After the procedure, the doctor told me that he has learned to always trust a mother’s instinct. He said I made the right decision. My first
decision as a mom was to end my little girl’s potential suffering. With the help of a sleeping pill and a pain pill, I slept that night. I woke the
next morning to the first breakfast where I wasn’t eating for two. My mom spent this tearful first day with me. I sobbed for days. I bled for 16
days. I lactated for 14 days. I ached from the procedure. I had to limit activity for six weeks. My insurance rejected the claim for my procedure
due to a coding issue, so I had to rehash the clinical aspects of my little girl’s demise numerous times over the phone. Most recently, I went for
my follow-up visit at the Perinatologist’s office and sat in a waiting room full of pregnant teens. If there is a hell, it could not be as bad as
it was sitting in that office.
In an effort to feel less alone, I read and cherished the book A Mothers Dilemma, by Wendy Lyons. I felt comfort and normalcy upon
reading that many women, after realizing the fetal prognosis, shared the same urgency to end the pregnancy as I did or as one woman put it “to turn
off life support." It is amazing how making a decision such as this drastically decreases the number of friends and family available to us who can
tolerate the truth of what has happened to us. I feel guilty accepting condolences from people who think I miscarried. I have only told two of my
friends what really happened. My mom says, "tell people only what they can handle." She also says, "as her mother, you did take of her."

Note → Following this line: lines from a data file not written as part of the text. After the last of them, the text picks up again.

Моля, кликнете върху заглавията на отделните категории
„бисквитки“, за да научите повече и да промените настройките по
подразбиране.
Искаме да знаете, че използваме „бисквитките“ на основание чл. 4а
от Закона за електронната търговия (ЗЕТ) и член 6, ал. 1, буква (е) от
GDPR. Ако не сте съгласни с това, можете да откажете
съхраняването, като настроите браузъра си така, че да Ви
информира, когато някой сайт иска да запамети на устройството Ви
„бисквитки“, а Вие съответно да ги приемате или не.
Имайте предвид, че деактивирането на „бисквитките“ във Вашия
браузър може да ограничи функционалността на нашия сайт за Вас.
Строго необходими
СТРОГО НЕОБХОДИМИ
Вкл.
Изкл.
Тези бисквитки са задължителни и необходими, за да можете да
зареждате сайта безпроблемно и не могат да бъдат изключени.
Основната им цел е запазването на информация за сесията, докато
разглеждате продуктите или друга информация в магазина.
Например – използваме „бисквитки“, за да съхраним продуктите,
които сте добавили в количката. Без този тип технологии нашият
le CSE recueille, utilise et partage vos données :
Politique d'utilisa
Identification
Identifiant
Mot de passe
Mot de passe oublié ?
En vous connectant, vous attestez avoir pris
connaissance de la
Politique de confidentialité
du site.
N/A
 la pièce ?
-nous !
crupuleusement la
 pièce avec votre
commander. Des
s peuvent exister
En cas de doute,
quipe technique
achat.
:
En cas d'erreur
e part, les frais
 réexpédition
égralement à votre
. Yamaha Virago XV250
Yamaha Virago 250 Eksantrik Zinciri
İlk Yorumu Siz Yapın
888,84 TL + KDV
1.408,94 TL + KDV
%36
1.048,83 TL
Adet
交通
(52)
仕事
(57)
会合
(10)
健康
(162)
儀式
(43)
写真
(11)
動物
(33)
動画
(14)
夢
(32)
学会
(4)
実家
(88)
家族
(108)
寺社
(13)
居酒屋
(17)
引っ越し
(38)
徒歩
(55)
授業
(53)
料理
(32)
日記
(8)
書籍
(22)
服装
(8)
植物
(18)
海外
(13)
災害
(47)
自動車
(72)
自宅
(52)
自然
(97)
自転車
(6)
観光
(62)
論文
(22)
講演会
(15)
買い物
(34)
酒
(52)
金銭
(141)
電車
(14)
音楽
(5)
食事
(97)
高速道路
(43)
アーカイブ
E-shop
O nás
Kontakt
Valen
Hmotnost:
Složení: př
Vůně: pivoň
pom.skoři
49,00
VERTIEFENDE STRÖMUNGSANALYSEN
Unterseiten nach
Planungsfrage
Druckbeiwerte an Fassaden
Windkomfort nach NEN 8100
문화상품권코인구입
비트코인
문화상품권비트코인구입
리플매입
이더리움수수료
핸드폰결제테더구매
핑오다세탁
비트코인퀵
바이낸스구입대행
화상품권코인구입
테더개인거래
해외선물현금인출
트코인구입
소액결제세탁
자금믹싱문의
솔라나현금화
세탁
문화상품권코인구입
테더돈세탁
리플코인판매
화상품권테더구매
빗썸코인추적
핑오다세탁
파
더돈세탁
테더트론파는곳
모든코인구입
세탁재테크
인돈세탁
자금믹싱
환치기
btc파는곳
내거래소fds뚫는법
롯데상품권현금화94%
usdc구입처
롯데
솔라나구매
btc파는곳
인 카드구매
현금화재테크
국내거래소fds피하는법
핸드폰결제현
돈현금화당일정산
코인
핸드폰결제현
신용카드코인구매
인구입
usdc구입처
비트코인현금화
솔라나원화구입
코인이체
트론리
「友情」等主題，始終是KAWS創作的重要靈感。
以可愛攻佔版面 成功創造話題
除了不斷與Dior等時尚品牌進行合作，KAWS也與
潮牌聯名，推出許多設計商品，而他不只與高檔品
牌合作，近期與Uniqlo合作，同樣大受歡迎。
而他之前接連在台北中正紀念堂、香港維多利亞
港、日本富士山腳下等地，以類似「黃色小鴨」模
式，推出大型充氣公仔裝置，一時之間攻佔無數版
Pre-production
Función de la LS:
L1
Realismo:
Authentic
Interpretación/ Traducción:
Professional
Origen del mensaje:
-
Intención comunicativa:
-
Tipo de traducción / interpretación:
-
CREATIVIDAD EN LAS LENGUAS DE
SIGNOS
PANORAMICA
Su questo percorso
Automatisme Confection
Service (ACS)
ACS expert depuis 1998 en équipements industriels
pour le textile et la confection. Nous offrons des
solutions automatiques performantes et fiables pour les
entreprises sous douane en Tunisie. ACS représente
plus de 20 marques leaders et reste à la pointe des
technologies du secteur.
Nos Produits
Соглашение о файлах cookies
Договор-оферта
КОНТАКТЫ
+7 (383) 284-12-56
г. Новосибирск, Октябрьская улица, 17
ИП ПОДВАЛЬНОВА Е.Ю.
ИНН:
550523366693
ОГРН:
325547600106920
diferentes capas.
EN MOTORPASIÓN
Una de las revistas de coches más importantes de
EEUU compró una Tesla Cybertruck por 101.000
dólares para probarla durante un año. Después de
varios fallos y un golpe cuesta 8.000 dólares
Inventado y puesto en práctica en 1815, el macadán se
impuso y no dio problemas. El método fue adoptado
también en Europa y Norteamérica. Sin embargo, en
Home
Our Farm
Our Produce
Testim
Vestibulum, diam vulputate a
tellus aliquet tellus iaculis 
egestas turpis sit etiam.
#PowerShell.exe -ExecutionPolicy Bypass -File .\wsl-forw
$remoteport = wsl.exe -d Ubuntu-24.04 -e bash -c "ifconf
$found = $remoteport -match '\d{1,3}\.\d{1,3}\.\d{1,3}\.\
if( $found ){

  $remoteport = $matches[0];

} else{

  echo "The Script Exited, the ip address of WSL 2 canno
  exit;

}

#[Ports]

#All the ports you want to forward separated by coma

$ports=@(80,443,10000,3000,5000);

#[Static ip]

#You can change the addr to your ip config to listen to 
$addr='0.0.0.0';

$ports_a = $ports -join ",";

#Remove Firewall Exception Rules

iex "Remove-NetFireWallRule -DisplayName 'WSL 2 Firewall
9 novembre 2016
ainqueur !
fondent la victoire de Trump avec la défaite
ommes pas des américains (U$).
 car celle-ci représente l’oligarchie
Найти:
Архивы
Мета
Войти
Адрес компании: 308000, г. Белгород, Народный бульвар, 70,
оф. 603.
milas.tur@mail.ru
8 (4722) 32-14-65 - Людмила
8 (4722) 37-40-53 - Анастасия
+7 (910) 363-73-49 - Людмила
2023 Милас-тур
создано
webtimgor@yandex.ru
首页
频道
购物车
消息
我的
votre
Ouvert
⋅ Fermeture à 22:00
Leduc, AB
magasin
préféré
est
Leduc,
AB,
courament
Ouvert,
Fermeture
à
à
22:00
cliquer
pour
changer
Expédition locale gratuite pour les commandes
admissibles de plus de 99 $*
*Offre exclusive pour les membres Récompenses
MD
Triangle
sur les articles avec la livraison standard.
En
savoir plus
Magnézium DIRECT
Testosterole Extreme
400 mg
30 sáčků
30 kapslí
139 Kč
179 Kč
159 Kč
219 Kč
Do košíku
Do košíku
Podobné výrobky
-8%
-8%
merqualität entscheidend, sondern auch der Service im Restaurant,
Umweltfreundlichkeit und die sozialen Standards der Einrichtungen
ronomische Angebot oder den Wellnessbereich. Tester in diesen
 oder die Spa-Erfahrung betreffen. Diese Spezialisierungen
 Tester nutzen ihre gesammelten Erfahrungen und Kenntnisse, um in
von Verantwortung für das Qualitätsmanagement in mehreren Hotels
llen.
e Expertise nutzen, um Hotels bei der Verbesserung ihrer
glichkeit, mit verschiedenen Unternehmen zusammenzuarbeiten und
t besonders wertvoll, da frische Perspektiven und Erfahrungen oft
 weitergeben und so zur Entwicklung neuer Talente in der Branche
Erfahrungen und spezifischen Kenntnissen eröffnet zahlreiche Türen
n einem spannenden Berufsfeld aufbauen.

I am trying very hard to make sense of what happened to me. I don’t understand how healthy children are born to drug addicts and abusive parents.
I envy people who have had easy pregnancies, who are ignorant to a heartbreaking choice. At times I feel like there must be a higher power involved
that caused me to have the nightmare that led to that ultrasound that led me to ask for 4D imaging so that I could prevent either a life of suffering
for my child or the trauma of miscarrying her. At other times, I wonder how any higher power can exist that allows such defects and suffering. My
little girl would not have been abused. We wanted her so much. Is one healthy child too much to ask for? I mourn the daughter that I imagined I
would have as well as the sick daughter I let go. In my head, I know I made the right decision. My heart feels shattered and I doubt it will ever
be whole again. The piece belonging to my daughter will always be missing.